En descendant du Cessna, je les aperçus près des hangars, me faisant de grands gestes.

- Alors, le voyage s’est bien passé ?

Je pris le temps d’embrasser sa femme et de serrer la main de William, tout en regardant le paysage rare pour le gars de la ville que j’étais. Je n’avais jamais mis les pieds dans une telle région.

- Pas mal, j’ai survolé des endroits étonnants. Comment faites-vous pour vivre ici l’hiver ?

- Il y a une vie communautaire très développée. Nous vivons pratiquement les uns chez les autres, tu sais. Bon, demain, on y va. T’es toujours ok ?

- De plus en plus, Will. Qu’est-ce qu’on va pêcher ?

- On a le choix : le doré jaune, le grand brochet du nord, l’omble de fontaine et le touladi. Mais c’est très réglementé. On ne pourra garder qu’une quantité restreinte de chaque espèce, en plus de ce qu’on va se mettre dans le ventre, car je te préviens, on va en manger du poisson !

- Parfait, j’adore ! Et la nuit, on campe ?

- Non, j’ai une cabane équipée alimentée par générateur, on va y être comme des rois.

- Et Mary, elle vient avec nous ?

- Non, elle déteste la pêche. Elle va être heureuse dans son club. Je ne sais pas ce qu’elles se disent, mais chaque fois qu’elle en revient, elle est radieuse. Tout le monde est content comme ça.

Une sorte de résignation se lut sur le visage de William. Cela ne m’étonnerait pas qu’il aurait mieux aimé qu’elle nous accompagne, mais il a l’air de s’en satisfaire. Après tout, ça le regarde. Je changeais de sujet :

- Pour les frais de séjour, tu me diras ce que je te dois.

- Mais t’es sourd ou quoi ! Je t’ai dit que je t’invitais ! Ici, tu n’as pas besoin de te faire uneplanification financière personnellepour bien vivre. Ton argent, garde le pour les loisirs de la ville, c’est assez cher, alors qu’ici, la nature, elle est quasiment gratuite. Bon, comme je suppose que tu n’es pas équipé, j’ai prévu tout ce qu’il faut : combinaison étanche, sous-vêtement ultra chauds, et le plus important, le matériel : la ligne, l’épuisette et les mouches de rechange. Allez, on va passer une bonne nuit et demain, on se lève avant le soleil, on prend l’hydravion et hop...

Je le regardais d’un air interrogateur.

- Oui, je pilote comme un chef ! Tu verras.

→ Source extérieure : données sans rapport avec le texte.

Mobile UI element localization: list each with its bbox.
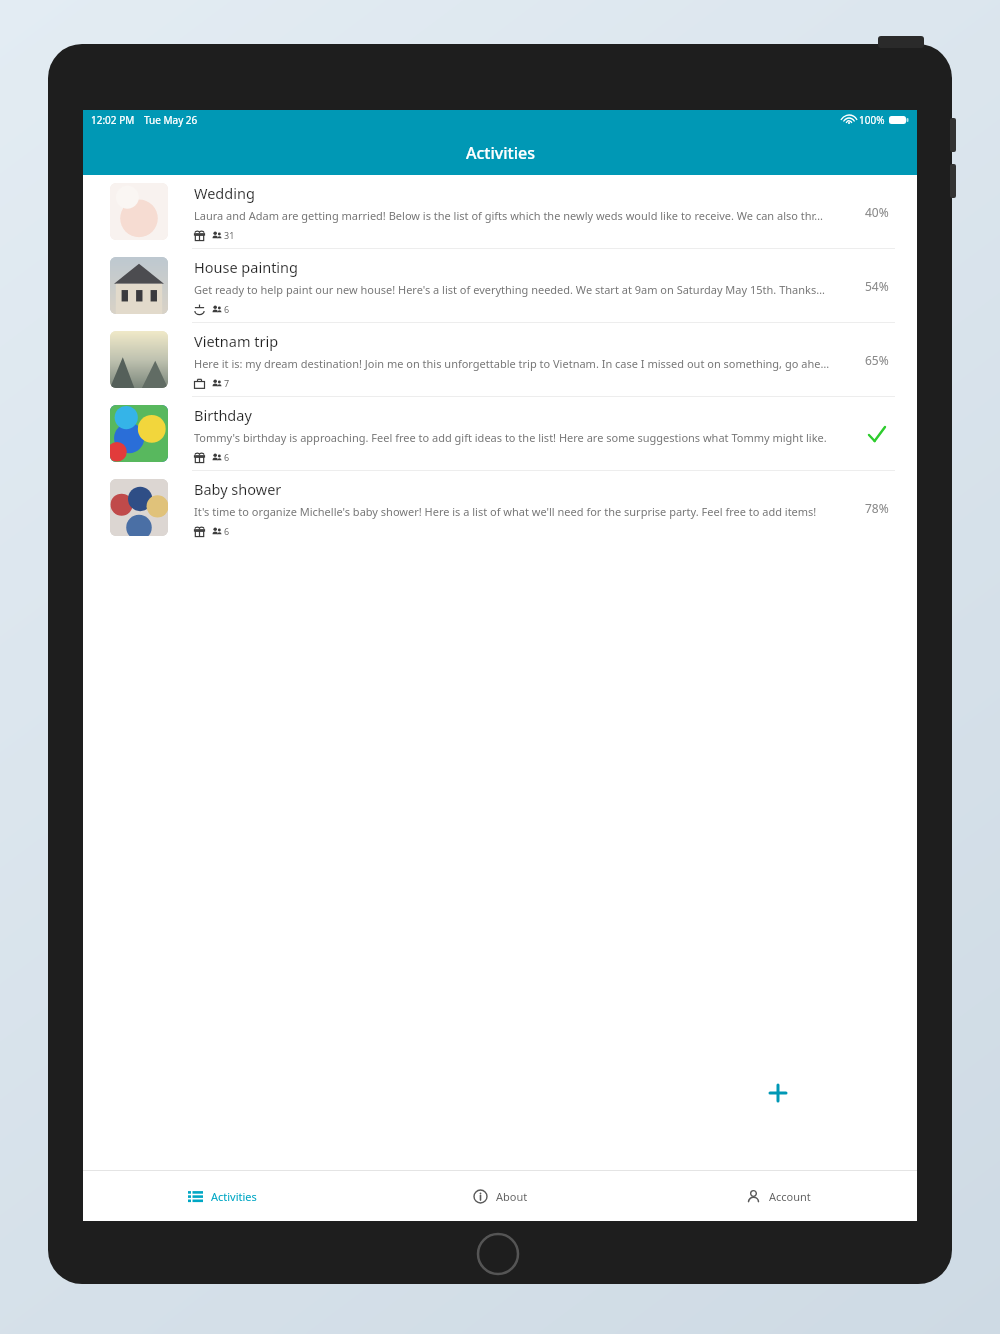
- staticText: 65%: [865, 352, 889, 368]
- staticText: Account: [769, 1189, 811, 1204]
- staticText: Laura and Adam are getting married! Belo…: [194, 208, 824, 223]
- staticText: Tommy's birthday is approaching. Feel fr…: [194, 430, 827, 445]
- staticText: Wedding: [194, 183, 255, 203]
- staticText: Get ready to help paint our new house! H…: [194, 282, 825, 297]
- button[interactable]: About: [361, 1171, 639, 1221]
- button[interactable]: Birthday: [83, 397, 917, 470]
- staticText: It's time to organize Michelle's baby sh…: [194, 504, 817, 519]
- button[interactable]: Add activity: [753, 1068, 803, 1118]
- staticText: Baby shower: [194, 479, 282, 499]
- staticText: 6: [224, 451, 230, 463]
- button[interactable]: Baby shower: [83, 471, 917, 544]
- staticText: 54%: [865, 278, 889, 294]
- staticText: 40%: [865, 204, 889, 220]
- button[interactable]: Activities: [83, 1171, 361, 1221]
- staticText: Activities: [211, 1189, 257, 1204]
- staticText: Vietnam trip: [194, 331, 279, 351]
- button[interactable]: Account: [639, 1171, 917, 1221]
- button[interactable]: House painting: [83, 249, 917, 322]
- staticText: 6: [224, 303, 230, 315]
- staticText: About: [496, 1189, 528, 1204]
- button[interactable]: Wedding: [83, 175, 917, 248]
- staticText: 31: [224, 229, 235, 241]
- staticText: 7: [224, 377, 230, 389]
- staticText: House painting: [194, 257, 298, 277]
- staticText: 78%: [865, 500, 889, 516]
- staticText: 12:02 PM: [91, 113, 135, 127]
- button[interactable]: Vietnam trip: [83, 323, 917, 396]
- staticText: Here it is: my dream destination! Join m…: [194, 356, 830, 371]
- staticText: 6: [224, 525, 230, 537]
- staticText: 100%: [859, 113, 885, 127]
- staticText: Tue May 26: [144, 113, 198, 127]
- staticText: Birthday: [194, 405, 252, 425]
- staticText: Activities: [466, 142, 535, 164]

Je passais une nuit comme je n’en ai jamais connue, et le lendemain, ma montre indiquant six heures, je me suis levé. J’ai trouvé Mary occupée dans la cuisine.

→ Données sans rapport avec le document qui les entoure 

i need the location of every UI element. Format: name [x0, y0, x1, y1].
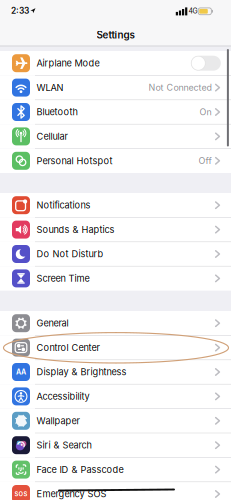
button[interactable]: Notifications [0, 193, 231, 217]
staticText: Wallpaper [36, 415, 80, 426]
button[interactable]: Face ID & Passcode [0, 457, 231, 482]
button[interactable]: Airplane Mode [0, 51, 231, 75]
button[interactable]: Accessibility [0, 384, 231, 409]
staticText: Display & Brightness [36, 366, 126, 378]
button[interactable]: Cellular [0, 124, 231, 149]
staticText: SOS [14, 490, 28, 498]
staticText: Control Center [36, 342, 100, 353]
staticText: Accessibility [36, 391, 90, 402]
staticText: Emergency SOS [36, 488, 106, 500]
staticText: Face ID & Passcode [36, 464, 124, 475]
staticText: On [199, 107, 211, 117]
staticText: Off [198, 155, 211, 166]
button[interactable]: Siri & Search [0, 433, 231, 457]
staticText: Notifications [36, 200, 90, 211]
button[interactable]: Sounds & Haptics [0, 217, 231, 242]
staticText: Cellular [36, 131, 68, 142]
button[interactable]: AA [0, 360, 231, 384]
button[interactable]: Screen Time [0, 266, 231, 291]
button[interactable]: Control Center [0, 335, 231, 360]
staticText: Sounds & Haptics [36, 224, 114, 235]
button[interactable]: WLAN [0, 75, 231, 100]
staticText: Not Connected [148, 82, 211, 93]
button[interactable]: Wallpaper [0, 409, 231, 433]
staticText: 4G [189, 7, 198, 15]
button[interactable]: General [0, 311, 231, 335]
staticText: Personal Hotspot [36, 155, 112, 166]
staticText: Siri & Search [36, 440, 92, 451]
staticText: AA [16, 368, 26, 376]
staticText: WLAN [36, 82, 64, 93]
staticText: Do Not Disturb [36, 248, 104, 260]
staticText: Screen Time [36, 273, 90, 284]
button[interactable]: Bluetooth [0, 100, 231, 124]
button[interactable]: SOS [0, 482, 231, 500]
staticText: General [36, 318, 68, 329]
button[interactable]: Do Not Disturb [0, 242, 231, 266]
staticText: Airplane Mode [36, 58, 100, 69]
button[interactable]: Personal Hotspot [0, 149, 231, 173]
staticText: Settings [96, 29, 134, 41]
staticText: 2:33 [11, 6, 29, 16]
staticText: Bluetooth [36, 106, 78, 118]
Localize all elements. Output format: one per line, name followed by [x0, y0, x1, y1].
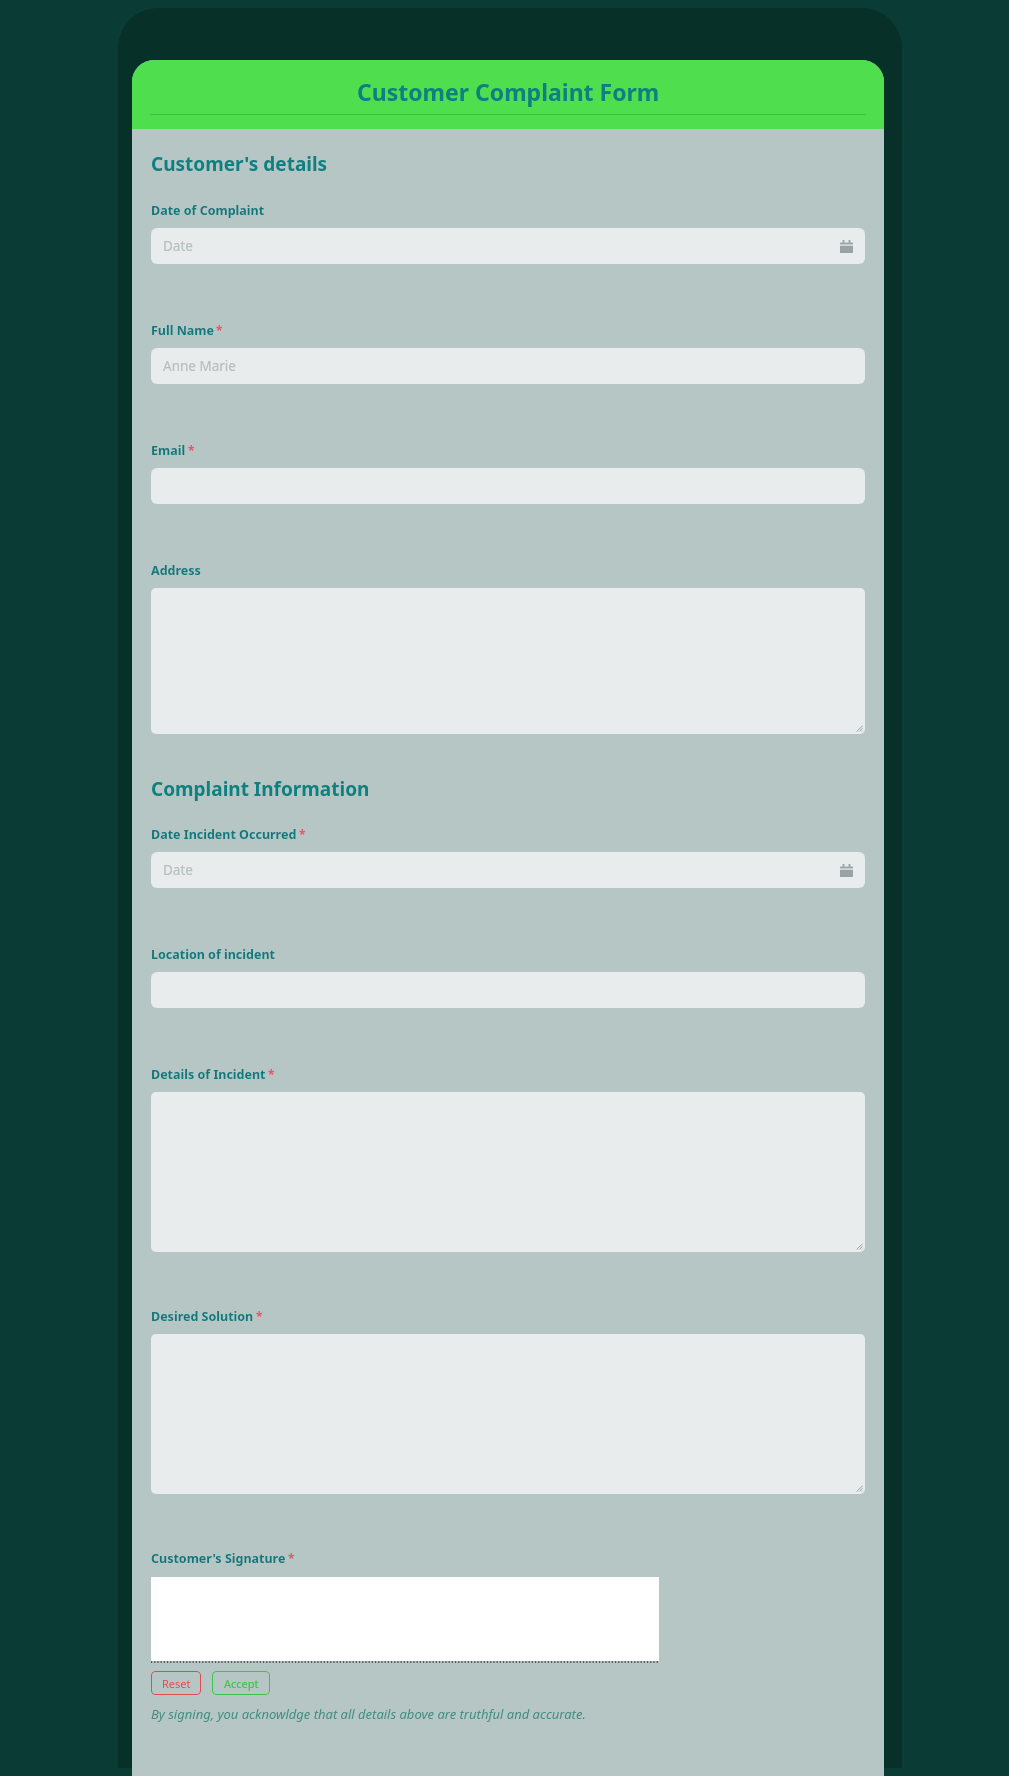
staticText: *	[268, 1066, 275, 1082]
staticText: Anne Marie	[163, 357, 236, 375]
staticText: Customer Complaint Form	[357, 76, 660, 107]
staticText: Full Name	[151, 322, 214, 339]
button[interactable]: Anne Marie	[151, 348, 865, 384]
staticText: Customer's Signature	[151, 1550, 286, 1567]
staticText: *	[288, 1550, 295, 1566]
staticText: *	[188, 442, 195, 458]
staticText: Accept	[224, 1676, 259, 1691]
staticText: *	[216, 322, 223, 338]
button[interactable]: Accept	[212, 1671, 270, 1695]
staticText: Date Incident Occurred	[151, 826, 297, 843]
staticText: Complaint Information	[151, 776, 370, 802]
button[interactable]: Reset	[151, 1671, 201, 1695]
staticText: Address	[151, 562, 201, 579]
staticText: Customer's details	[151, 151, 328, 177]
staticText: Reset	[162, 1676, 191, 1691]
staticText: Date	[163, 237, 193, 255]
button[interactable]: Pick date	[151, 228, 865, 264]
staticText: Location of incident	[151, 946, 275, 963]
staticText: Date	[163, 861, 193, 879]
staticText: By signing, you acknowldge that all deta…	[151, 1705, 586, 1723]
button[interactable]: Pick date	[151, 852, 865, 888]
staticText: Details of Incident	[151, 1066, 266, 1083]
staticText: Email	[151, 442, 186, 459]
staticText: *	[256, 1308, 263, 1324]
staticText: Date of Complaint	[151, 202, 265, 219]
staticText: *	[299, 826, 306, 842]
staticText: Desired Solution	[151, 1308, 254, 1325]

- Bonjour Mary, Will est déjà prêt ?

- Écoute, il y a un gros problème. Willy est malade comme un chien, il a attrapé un virus, et j’ai fait venir le médecin, il doit garder le lit au moins huit jours. Ici, on se soigne avec des plantes et c’est bien plus efficace, mais ça dure plus longtemps.

J’allais le voir dans sa chambre. Il était très faible et bouillant.

- Mon pauvre vieux, te voilà bien arrangé.

- Je suis désolé pour toi, je ne veux pas t’imposer une semaine ici à ne rien faire, ce serait mortel pour toi. Si tu veux, on peut remettre ça au mois prochain, non ?

- D’accord, ne t’en fais pas pour moi, je reprends l’avion et j’attends ton appel pour reprogrammer notre partie de pêche.

Et voilà comment quelques malheureux petits virus m’ont privé de mon rêve, mais ce n’était tout compte fait, que partie remise.